Ms. Pipes addresses national and international audiences on health care, women’s issues, education, privatization, civil rights, and the economy. She has been interviewed on CNNfn, “20/20,” Fox News, “The Today Show,” “Dateline NBC,” “Politically Incorrect,” “The Dennis Miller Show,” and other prominent programs.
She has written regular columns for Investor’s Business Daily, and the San Francisco Examiner. And her opinion pieces have appeared in the Washington Post, USA Today, Financial Times of London, New York Times, Los Angeles Times, San Francisco Chronicle, Sacramento Bee, and Boston Herald.
A Canadian who has become a naturalized United States citizen, Ms. Pipes writes, speaks, and gives invited testimony at the national and state levels on key health-care issues facing America. Topics have included the false promise of a single-payer system as exists in Canada, pharmaceutical pricing, solving the problem of the uninsured, and strategies for consumer-driven health care.
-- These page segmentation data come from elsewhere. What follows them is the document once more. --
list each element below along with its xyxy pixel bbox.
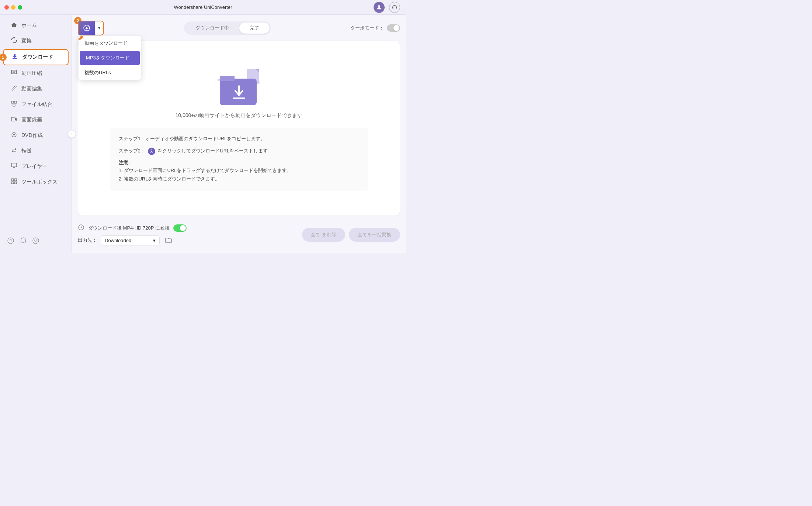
sidebar-item-record[interactable]: 画面録画 (3, 113, 69, 127)
sidebar-item-transfer[interactable]: 転送 (3, 144, 69, 158)
svg-point-20 (35, 240, 35, 240)
convert-toggle-knob (180, 225, 186, 231)
support-icon[interactable] (389, 2, 400, 13)
dropdown-item-video[interactable]: 動画をダウンロード (79, 36, 141, 50)
sidebar-item-edit[interactable]: 動画編集 (3, 82, 69, 96)
svg-rect-1 (11, 70, 17, 74)
bottom-bar: ダウンロード後 MP4-HD 720P に変換 出力先： Downloaded … (78, 221, 400, 247)
home-icon (10, 22, 18, 29)
step1-text: ステップ1：オーディオや動画のダウンロードURLをコピーします。 (119, 136, 265, 141)
turbo-toggle-knob (393, 25, 399, 31)
user-icon[interactable] (374, 2, 385, 13)
sidebar-bottom: ? (0, 233, 72, 250)
player-icon (10, 163, 18, 170)
note-2: 2. 複数のURLを同時にダウンロードできます。 (119, 175, 359, 183)
sidebar-item-dvd[interactable]: DVD作成 (3, 128, 69, 143)
dvd-label: DVD作成 (21, 132, 43, 139)
transfer-icon (10, 147, 18, 155)
instructions: ステップ1：オーディオや動画のダウンロードURLをコピーします。 ステップ2： … (110, 128, 368, 190)
sidebar-item-toolbox[interactable]: ツールボックス (3, 175, 69, 189)
top-bar-left: 2 ▾ (78, 21, 104, 35)
output-value: Downloaded (105, 238, 131, 243)
stop-all-button[interactable]: 全て を削除 (302, 228, 345, 242)
window-controls (4, 5, 22, 10)
merge-icon (10, 101, 18, 108)
output-option: 出力先： Downloaded ▾ (78, 235, 187, 245)
compress-icon (10, 70, 18, 77)
folder-illustration: ✦ ✦ (213, 66, 265, 106)
sidebar-item-player[interactable]: プレイヤー (3, 159, 69, 174)
sidebar-item-download[interactable]: ダウンロード (3, 49, 69, 65)
dropdown-item-multi[interactable]: 複数のURLs (79, 66, 141, 80)
output-dropdown-arrow: ▾ (153, 238, 156, 243)
convert-clock-icon (78, 224, 84, 232)
svg-point-23 (88, 26, 89, 27)
feedback-icon[interactable] (32, 237, 39, 245)
tabs: ダウンロード中 完了 (184, 21, 271, 35)
download-button-group: ▾ 3 動画をダウンロード MP3をダウンロード 複数のURLs (78, 21, 104, 35)
sidebar-item-merge[interactable]: ファイル結合 (3, 97, 69, 112)
svg-point-9 (13, 134, 15, 135)
transfer-label: 転送 (21, 148, 32, 154)
svg-point-0 (378, 5, 380, 7)
sidebar-item-convert[interactable]: 変換 (3, 34, 69, 48)
illustration-text: 10,000+の動画サイトから動画をダウンロードできます (176, 112, 303, 119)
svg-rect-29 (220, 76, 235, 81)
svg-rect-4 (11, 101, 14, 103)
download-label: ダウンロード (22, 54, 53, 61)
bottom-left: ダウンロード後 MP4-HD 720P に変換 出力先： Downloaded … (78, 224, 187, 245)
download-dropdown-button[interactable]: ▾ (95, 23, 103, 34)
instruction-step-2: ステップ2： をクリックしてダウンロードURLをペーストします (119, 147, 359, 155)
tab-done[interactable]: 完了 (239, 23, 270, 34)
svg-point-21 (37, 240, 37, 240)
sidebar-item-compress[interactable]: 動画圧縮 (3, 66, 69, 81)
turbo-toggle[interactable] (387, 24, 400, 32)
step2-inline-icon (148, 148, 155, 155)
close-button[interactable] (4, 5, 9, 10)
svg-rect-14 (14, 179, 17, 181)
titlebar: Wondershare UniConverter (0, 0, 406, 15)
turbo-mode: ターボモード： (350, 24, 400, 32)
svg-rect-16 (14, 182, 17, 184)
edit-label: 動画編集 (21, 86, 42, 92)
titlebar-actions (374, 2, 400, 13)
svg-rect-13 (11, 179, 14, 181)
notes-section: 注意: 1. ダウンロード画面にURLをドラッグするだけでダウンロードを開始でき… (119, 159, 359, 183)
output-select[interactable]: Downloaded ▾ (101, 235, 160, 245)
output-folder-button[interactable] (163, 235, 174, 245)
record-icon (10, 116, 18, 124)
dropdown-item-mp3[interactable]: MP3をダウンロード (80, 51, 140, 65)
svg-rect-10 (11, 163, 17, 167)
main-content: 2 ▾ (72, 15, 406, 253)
download-nav-icon (11, 54, 18, 61)
instruction-step-1: ステップ1：オーディオや動画のダウンロードURLをコピーします。 (119, 135, 359, 143)
notification-icon[interactable] (20, 237, 27, 245)
download-dropdown-menu: 3 動画をダウンロード MP3をダウンロード 複数のURLs (79, 36, 141, 80)
merge-label: ファイル結合 (21, 101, 52, 108)
download-main-button[interactable] (79, 21, 95, 35)
step2-suffix: をクリックしてダウンロードURLをペーストします (157, 148, 268, 154)
svg-rect-6 (13, 104, 15, 106)
svg-text:?: ? (10, 239, 12, 243)
sidebar-item-home[interactable]: ホーム (3, 18, 69, 33)
turbo-mode-label: ターボモード： (350, 25, 384, 31)
minimize-button[interactable] (11, 5, 15, 10)
convert-icon (10, 37, 18, 45)
step2-prefix: ステップ2： (119, 148, 145, 154)
app-title: Wondershare UniConverter (174, 4, 232, 10)
start-all-button[interactable]: 全てを一括変換 (349, 228, 400, 242)
convert-toggle[interactable] (173, 224, 187, 232)
maximize-button[interactable] (18, 5, 22, 10)
help-icon[interactable]: ? (7, 237, 14, 245)
svg-rect-15 (11, 182, 14, 184)
svg-point-19 (33, 238, 39, 244)
sidebar-collapse-button[interactable]: ‹ (68, 130, 76, 138)
home-label: ホーム (21, 22, 37, 29)
app-body: ホーム 変換 1 ダウンロード 動画圧縮 (0, 15, 406, 253)
record-label: 画面録画 (21, 117, 42, 123)
output-label: 出力先： (78, 237, 97, 244)
toolbox-icon (10, 178, 18, 186)
tab-downloading[interactable]: ダウンロード中 (185, 23, 239, 34)
download-illustration: ✦ ✦ 10,000+の動画サイトから動画をダウンロードできます (176, 66, 303, 119)
sidebar: ホーム 変換 1 ダウンロード 動画圧縮 (0, 15, 72, 253)
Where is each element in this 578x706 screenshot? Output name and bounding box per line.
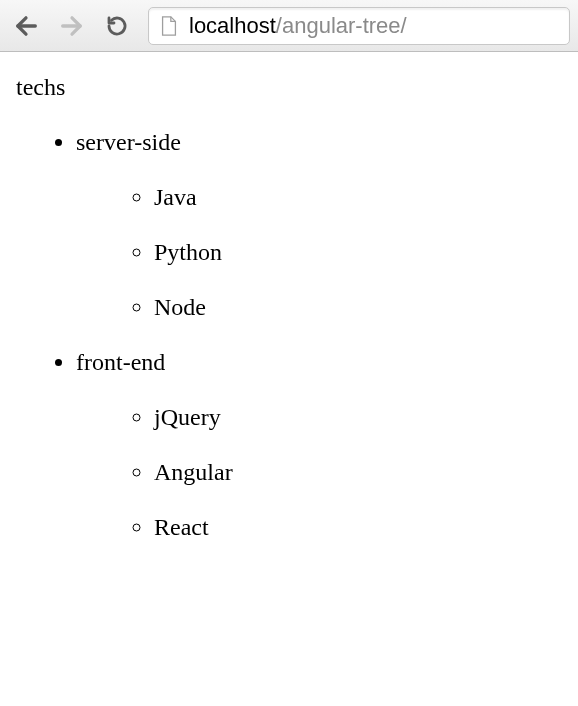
tree-leaf-label: React [154,514,209,540]
tree-leaf-label: Python [154,239,222,265]
arrow-right-icon [58,12,86,40]
tree-root-label: techs [16,74,562,101]
tree-leaf: Angular [154,459,562,486]
tree-leaf: Node [154,294,562,321]
tree-level-2: jQuery Angular React [76,404,562,541]
back-button[interactable] [4,4,48,48]
tree-leaf-label: Node [154,294,206,320]
forward-button[interactable] [50,4,94,48]
tree-node: server-side Java Python Node [76,129,562,321]
tree-leaf-label: Java [154,184,197,210]
tree-node: front-end jQuery Angular React [76,349,562,541]
tree-leaf-label: Angular [154,459,233,485]
tree-leaf: Java [154,184,562,211]
tree-leaf: React [154,514,562,541]
tree-leaf: Python [154,239,562,266]
tree-level-1: server-side Java Python Node front-end j… [16,129,562,541]
page-icon [159,15,179,37]
page-content: techs server-side Java Python Node front… [0,52,578,591]
tree-node-label: server-side [76,129,181,156]
tree-node-label: front-end [76,349,165,376]
reload-icon [105,14,129,38]
url-host: localhost [189,13,276,38]
address-bar[interactable]: localhost/angular-tree/ [148,7,570,45]
address-text: localhost/angular-tree/ [189,13,407,39]
tree-leaf-label: jQuery [154,404,221,430]
reload-button[interactable] [96,4,138,48]
url-path: /angular-tree/ [276,13,407,38]
arrow-left-icon [12,12,40,40]
tree-level-2: Java Python Node [76,184,562,321]
browser-toolbar: localhost/angular-tree/ [0,0,578,52]
tree-leaf: jQuery [154,404,562,431]
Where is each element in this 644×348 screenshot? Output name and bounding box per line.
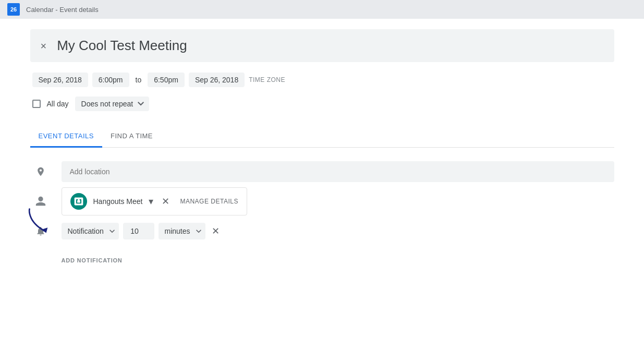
- notification-type-select[interactable]: Notification Email: [62, 223, 119, 239]
- hangouts-dropdown-icon[interactable]: ▾: [149, 196, 153, 207]
- video-conference-content: Hangouts Meet ▾ ✕ MANAGE DETAILS: [62, 187, 614, 215]
- location-icon-container: [30, 166, 51, 177]
- datetime-row: Sep 26, 2018 6:00pm to 6:50pm Sep 26, 20…: [30, 73, 614, 87]
- tab-find-a-time[interactable]: FIND A TIME: [102, 126, 161, 148]
- notification-content: Notification Email minutes hours days we…: [62, 219, 614, 244]
- add-notification-button[interactable]: ADD NOTIFICATION: [62, 252, 123, 269]
- bell-icon-container: [30, 226, 51, 236]
- video-row: Hangouts Meet ▾ ✕ MANAGE DETAILS: [62, 187, 247, 215]
- tab-event-details[interactable]: EVENT DETAILS: [30, 126, 102, 148]
- start-date-button[interactable]: Sep 26, 2018: [32, 73, 88, 87]
- notification-remove-button[interactable]: ✕: [212, 225, 220, 237]
- allday-row: All day Does not repeat Every day Every …: [30, 97, 614, 111]
- end-time-button[interactable]: 6:50pm: [148, 73, 185, 87]
- location-content: [62, 161, 614, 182]
- header-row: × My Cool Test Meeting: [30, 29, 614, 62]
- to-label: to: [133, 76, 144, 84]
- person-icon: [35, 196, 46, 207]
- start-time-button[interactable]: 6:00pm: [92, 73, 129, 87]
- calendar-icon: 26: [7, 3, 20, 16]
- manage-details-button[interactable]: MANAGE DETAILS: [180, 198, 238, 205]
- person-icon-container: [30, 196, 51, 207]
- location-input[interactable]: [62, 161, 614, 182]
- location-row: [30, 158, 614, 185]
- add-notification-row: ADD NOTIFICATION: [62, 247, 614, 274]
- hangouts-remove-button[interactable]: ✕: [162, 196, 169, 207]
- notification-unit-select[interactable]: minutes hours days weeks: [159, 223, 205, 239]
- bell-icon: [35, 226, 46, 236]
- allday-label: All day: [47, 100, 69, 108]
- allday-checkbox[interactable]: [32, 100, 41, 108]
- pin-icon: [35, 166, 46, 177]
- topbar-title: Calendar - Event details: [26, 6, 99, 14]
- tabs: EVENT DETAILS FIND A TIME: [30, 126, 614, 148]
- video-conference-row: Hangouts Meet ▾ ✕ MANAGE DETAILS: [30, 187, 614, 215]
- notification-controls: Notification Email minutes hours days we…: [62, 219, 614, 244]
- hangouts-icon: [70, 193, 87, 210]
- timezone-button[interactable]: TIME ZONE: [249, 76, 285, 83]
- topbar: 26 Calendar - Event details: [0, 0, 644, 19]
- hangouts-label: Hangouts Meet: [93, 197, 143, 206]
- end-date-button[interactable]: Sep 26, 2018: [189, 73, 245, 87]
- notification-value-input[interactable]: [123, 223, 154, 239]
- main-container: × My Cool Test Meeting Sep 26, 2018 6:00…: [15, 19, 630, 286]
- notification-row: Notification Email minutes hours days we…: [30, 218, 614, 245]
- repeat-select[interactable]: Does not repeat Every day Every week Eve…: [75, 97, 149, 111]
- event-title: My Cool Test Meeting: [57, 38, 187, 54]
- close-button[interactable]: ×: [41, 41, 47, 51]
Over the past year she has participated in prominent debates and public forums, testified before five committees in the California legislature, appeared on popular television programs, participated in talk radio shows nationwide, and written several dozen opinion pieces on the issue of drug importation.
Her book, “Miracle Cure: How to Solve America’s Health Care Crisis and Why Canada Isn’t the Answer” was released September 28, 2004. It is available on Amazon.com.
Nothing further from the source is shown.